The new plant -- staffed initially by about 17 people beginning in July 1968 and by more than 300 a year later -- began business by manufacturing computer cables for use in IBM's entire standard computer line. Ernest K. Friedli, a 21-year IBM veteran, was named as the plant's first general manager.
Ernest K. Friedli (seated), general manager of IBM's Brooklyn, N.Y., plant, with members of the facility's management team in May 1968. Shown from left are Henry Jackson, manager of personnel; John W. Lawson, production control manager; Edgar A. Fitt, information manager; Alfred J. Iannone, manager, plans and operations; Matthew Whithead, II, legal counsel; Eugene E. Douglas, manager of manufacturing operations; Dean M. Kintner, staff assistant; and Eric J. Flood, controller.

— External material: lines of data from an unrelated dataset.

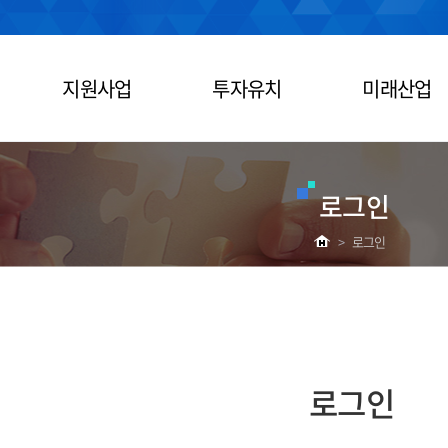
지원사업
투자유치
미래산업
로그인
>
로그인
로그인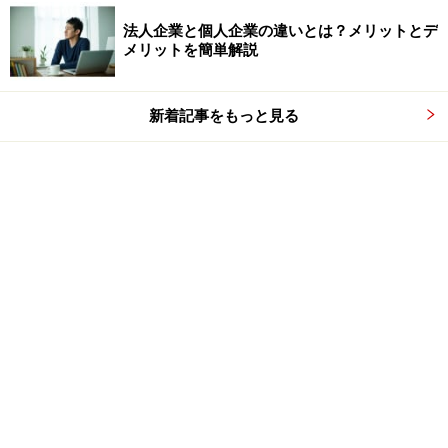
法人企業と個人企業の違いとは？メリットとデ
メリットを簡単解説
新着記事をもっと見る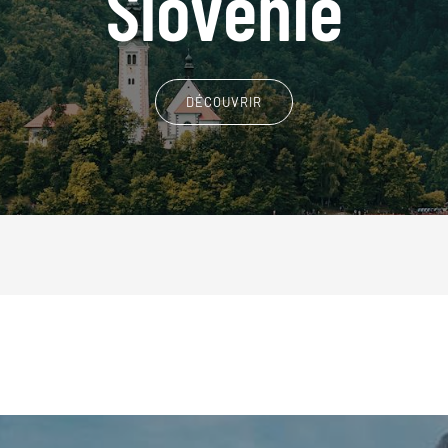
Slovénie
DÉCOUVRIR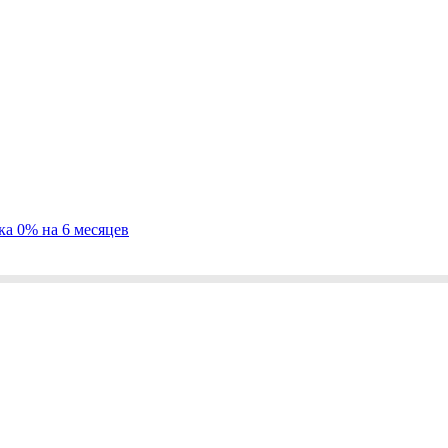
ка 0% на 6 месяцев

Cable production was started on July 8, 1968 in a small area on the second floor. Brooklyn's first shipment of external cables went to IBM's huge Poughkeepsie plant, in upstate New York. Four months later, the Brooklyn site took on a second product mission: the manufacture of power supplies for the IBM 029 card punch and the IBM 059 card verifier. Power supply units provided the exact amounts of electrical power necessary to operate these machines, and Brooklyn began shipping its first completed power supply units to IBM's Kingston, N.Y., factory in January 1969.